絵里子は前回の面接の最中に、ひょんな会話の流れから休耕田の所有者が不動産会社のものだという事実を知ったのであった。
驚いた絵里子は、何と、人事部の面接官に対して、休耕田で2回もスーツ姿で泥だらけになった経験をカミングアウトしていたのだ。そして、ソフトボール部の恒例行事で使用しても良いかどうかの直談判までしていた。当然、泥んこ遊び用に一般に開放しているくらいなので面接官の回答はYESであった。
イベント当日、絵里子は運命の不動産会社の最終面接だった。面接の手ごたえはよかった。内定を獲得する自信があった。それは、絵里子が面接会場を出るとき、最終面接を担当した役員との次のような会話からであった。
「あっ、ちょっと・・・青野絵里子さん、あなたのことは色々と聞いておりますよ。弊社の休耕田で何度も泥んこ遊びしたらしいですね。今日はその田んぼを使ってイベントだとか。」
「はい、田んぼお借りします。ありがとうございます。」
「今日でリクルートスーツは着る必要はなくなりますから、大学時代の思い出として、そのスーツでイベントに参加してみてはいかがですか?」
「(えっ・・・?)」
「いや、冗談ですよ。(笑)スーツのままではさすがにできませんよね。それでは面接ご苦労様でした。」
「(・・・?)ありがとうございました。」
絵里子はわずか数十秒のこのやり取りで胸の鼓動が一瞬大きくなると同時に、内定を確信したのであった。
部の恒例イベントは午後3時から始まる予定だった。部長である絵里子の裁量で面接後、自宅に戻って着替えてくる時間を考慮して数日前に段取りを決めたのであった。
イベントに参加するための服として用意してある上下白の練習用ユニフォームを取りに自宅に戻るはずであったが、面接開始時間が遅れたせいもあり自宅に戻ってからでは集合時間に間に合いそうにない。イベント開始時間をもう少し遅くからにすればよかったと後悔したが、今となっては手遅れだ。
責任感の強い絵里子は、部長である自分が遅刻するわけにはいかず、やるしかないと思った。リクルートスーツ姿のまま休耕田へ向かう決意をした。

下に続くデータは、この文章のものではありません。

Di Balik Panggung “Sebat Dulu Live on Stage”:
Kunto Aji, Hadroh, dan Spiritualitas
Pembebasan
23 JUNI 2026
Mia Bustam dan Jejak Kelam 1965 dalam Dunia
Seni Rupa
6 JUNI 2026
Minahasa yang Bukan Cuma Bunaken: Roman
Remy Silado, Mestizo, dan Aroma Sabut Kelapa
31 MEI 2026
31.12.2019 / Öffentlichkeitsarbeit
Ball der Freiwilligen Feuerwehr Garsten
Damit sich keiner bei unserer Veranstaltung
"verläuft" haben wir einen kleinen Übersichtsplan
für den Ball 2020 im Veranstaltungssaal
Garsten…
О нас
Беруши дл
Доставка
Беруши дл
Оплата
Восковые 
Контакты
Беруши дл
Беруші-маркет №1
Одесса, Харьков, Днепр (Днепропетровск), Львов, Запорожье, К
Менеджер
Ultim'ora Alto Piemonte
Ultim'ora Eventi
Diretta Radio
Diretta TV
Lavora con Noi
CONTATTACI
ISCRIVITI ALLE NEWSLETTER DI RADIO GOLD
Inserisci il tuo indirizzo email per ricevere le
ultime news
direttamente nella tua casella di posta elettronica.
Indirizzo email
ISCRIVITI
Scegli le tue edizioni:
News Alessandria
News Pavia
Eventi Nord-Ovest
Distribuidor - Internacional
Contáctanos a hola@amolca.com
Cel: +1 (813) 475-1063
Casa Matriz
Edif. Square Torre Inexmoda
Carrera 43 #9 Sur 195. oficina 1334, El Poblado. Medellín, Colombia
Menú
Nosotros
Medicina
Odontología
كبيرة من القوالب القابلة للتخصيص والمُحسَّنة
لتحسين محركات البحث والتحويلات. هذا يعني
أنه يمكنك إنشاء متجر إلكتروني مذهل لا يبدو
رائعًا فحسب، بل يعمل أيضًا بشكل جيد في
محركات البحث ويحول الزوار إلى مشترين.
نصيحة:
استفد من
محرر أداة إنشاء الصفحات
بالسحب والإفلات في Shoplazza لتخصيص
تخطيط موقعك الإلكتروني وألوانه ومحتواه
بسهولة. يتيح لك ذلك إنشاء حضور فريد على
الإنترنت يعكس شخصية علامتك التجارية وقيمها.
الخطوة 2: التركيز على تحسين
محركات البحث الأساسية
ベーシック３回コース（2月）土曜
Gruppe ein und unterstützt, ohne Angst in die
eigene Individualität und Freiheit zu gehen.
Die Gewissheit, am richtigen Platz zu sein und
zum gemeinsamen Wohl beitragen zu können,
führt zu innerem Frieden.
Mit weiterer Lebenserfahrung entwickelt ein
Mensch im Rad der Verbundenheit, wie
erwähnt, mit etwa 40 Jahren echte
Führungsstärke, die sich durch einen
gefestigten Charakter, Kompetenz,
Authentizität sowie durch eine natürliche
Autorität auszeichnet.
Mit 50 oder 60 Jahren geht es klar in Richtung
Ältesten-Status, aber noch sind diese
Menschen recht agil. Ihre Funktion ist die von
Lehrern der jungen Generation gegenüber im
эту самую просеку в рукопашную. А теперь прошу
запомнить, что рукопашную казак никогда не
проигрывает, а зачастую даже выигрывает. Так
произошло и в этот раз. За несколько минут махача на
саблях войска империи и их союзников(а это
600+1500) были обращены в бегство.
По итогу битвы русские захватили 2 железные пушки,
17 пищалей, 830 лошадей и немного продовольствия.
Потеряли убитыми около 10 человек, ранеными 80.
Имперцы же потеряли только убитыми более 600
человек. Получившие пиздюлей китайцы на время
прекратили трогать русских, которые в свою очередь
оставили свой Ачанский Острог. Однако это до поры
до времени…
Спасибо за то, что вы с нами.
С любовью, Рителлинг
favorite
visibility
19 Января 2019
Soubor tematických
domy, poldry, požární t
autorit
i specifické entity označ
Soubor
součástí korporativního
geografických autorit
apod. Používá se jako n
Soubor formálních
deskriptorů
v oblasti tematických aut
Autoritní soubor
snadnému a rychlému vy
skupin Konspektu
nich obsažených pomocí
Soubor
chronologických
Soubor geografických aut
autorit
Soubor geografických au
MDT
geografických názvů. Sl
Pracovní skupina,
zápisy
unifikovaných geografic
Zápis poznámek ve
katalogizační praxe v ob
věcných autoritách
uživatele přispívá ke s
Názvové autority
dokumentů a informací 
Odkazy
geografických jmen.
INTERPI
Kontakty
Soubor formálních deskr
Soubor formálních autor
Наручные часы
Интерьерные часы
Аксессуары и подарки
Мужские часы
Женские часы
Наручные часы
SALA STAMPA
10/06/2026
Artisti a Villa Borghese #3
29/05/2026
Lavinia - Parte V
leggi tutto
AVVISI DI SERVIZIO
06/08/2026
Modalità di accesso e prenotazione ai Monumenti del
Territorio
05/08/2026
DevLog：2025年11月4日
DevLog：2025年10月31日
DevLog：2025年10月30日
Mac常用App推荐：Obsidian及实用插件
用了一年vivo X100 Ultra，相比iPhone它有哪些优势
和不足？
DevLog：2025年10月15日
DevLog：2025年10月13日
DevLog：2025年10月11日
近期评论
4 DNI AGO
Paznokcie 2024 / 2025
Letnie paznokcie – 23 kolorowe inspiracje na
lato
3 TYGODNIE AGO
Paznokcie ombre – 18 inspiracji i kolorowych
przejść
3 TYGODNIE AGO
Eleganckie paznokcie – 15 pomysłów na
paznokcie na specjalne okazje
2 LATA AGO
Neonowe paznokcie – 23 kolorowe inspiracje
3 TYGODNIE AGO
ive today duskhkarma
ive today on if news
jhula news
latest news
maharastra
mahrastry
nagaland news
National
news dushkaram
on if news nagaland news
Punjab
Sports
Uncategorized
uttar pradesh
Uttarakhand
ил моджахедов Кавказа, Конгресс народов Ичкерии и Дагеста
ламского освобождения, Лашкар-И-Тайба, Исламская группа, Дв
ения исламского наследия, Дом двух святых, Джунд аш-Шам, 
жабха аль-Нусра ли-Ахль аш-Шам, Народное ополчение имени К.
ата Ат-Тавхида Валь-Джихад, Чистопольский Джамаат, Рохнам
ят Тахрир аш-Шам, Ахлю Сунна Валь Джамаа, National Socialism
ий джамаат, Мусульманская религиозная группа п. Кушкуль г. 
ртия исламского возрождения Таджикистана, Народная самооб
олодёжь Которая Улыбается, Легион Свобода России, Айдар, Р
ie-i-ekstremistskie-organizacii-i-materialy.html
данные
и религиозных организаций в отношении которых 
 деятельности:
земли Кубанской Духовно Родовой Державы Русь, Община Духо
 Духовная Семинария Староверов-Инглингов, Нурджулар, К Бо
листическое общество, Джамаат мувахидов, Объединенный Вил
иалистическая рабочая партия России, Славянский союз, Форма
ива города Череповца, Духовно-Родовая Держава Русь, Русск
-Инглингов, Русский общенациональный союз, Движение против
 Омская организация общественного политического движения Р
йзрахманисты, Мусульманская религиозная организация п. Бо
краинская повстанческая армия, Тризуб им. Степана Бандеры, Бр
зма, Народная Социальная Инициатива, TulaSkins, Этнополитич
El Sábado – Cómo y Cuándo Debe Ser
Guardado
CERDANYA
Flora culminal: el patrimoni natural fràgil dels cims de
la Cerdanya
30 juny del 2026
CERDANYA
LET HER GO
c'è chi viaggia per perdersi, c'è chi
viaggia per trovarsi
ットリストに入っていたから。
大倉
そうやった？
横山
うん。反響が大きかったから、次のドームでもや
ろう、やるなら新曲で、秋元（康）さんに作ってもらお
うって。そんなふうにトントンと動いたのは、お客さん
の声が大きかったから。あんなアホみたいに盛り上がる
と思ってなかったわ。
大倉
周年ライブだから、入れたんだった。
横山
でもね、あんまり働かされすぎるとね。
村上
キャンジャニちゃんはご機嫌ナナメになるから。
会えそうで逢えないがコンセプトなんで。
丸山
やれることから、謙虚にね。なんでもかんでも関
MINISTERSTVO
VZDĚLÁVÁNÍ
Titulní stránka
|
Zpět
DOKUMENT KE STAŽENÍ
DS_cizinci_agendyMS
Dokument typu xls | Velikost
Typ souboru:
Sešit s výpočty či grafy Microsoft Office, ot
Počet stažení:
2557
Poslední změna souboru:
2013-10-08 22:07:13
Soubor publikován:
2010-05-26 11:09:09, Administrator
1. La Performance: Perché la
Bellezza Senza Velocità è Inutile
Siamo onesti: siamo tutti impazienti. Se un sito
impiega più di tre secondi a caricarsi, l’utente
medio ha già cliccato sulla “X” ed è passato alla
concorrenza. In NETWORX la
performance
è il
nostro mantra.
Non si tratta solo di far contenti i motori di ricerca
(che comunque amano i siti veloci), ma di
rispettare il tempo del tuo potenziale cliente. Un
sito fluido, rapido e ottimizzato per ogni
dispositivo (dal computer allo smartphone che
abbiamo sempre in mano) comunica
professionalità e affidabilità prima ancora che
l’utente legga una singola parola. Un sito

「(あの休耕田と私って何か因縁があるのかな・・・。)」
絵里子は目に見えない何らかの力によって目の前にレールが敷かれていくような感覚に陥った。いつもなぜかあの休耕田へと辿り着くからだ。むろん、潜在意識が顕在化しているとも言えるが、そんなことではなく、何かが自分の背後から糸を引いているように感じるのであった。
絵里子は歩きながら見納めとなるであろうリクルートスーツに視線を落とすのであった。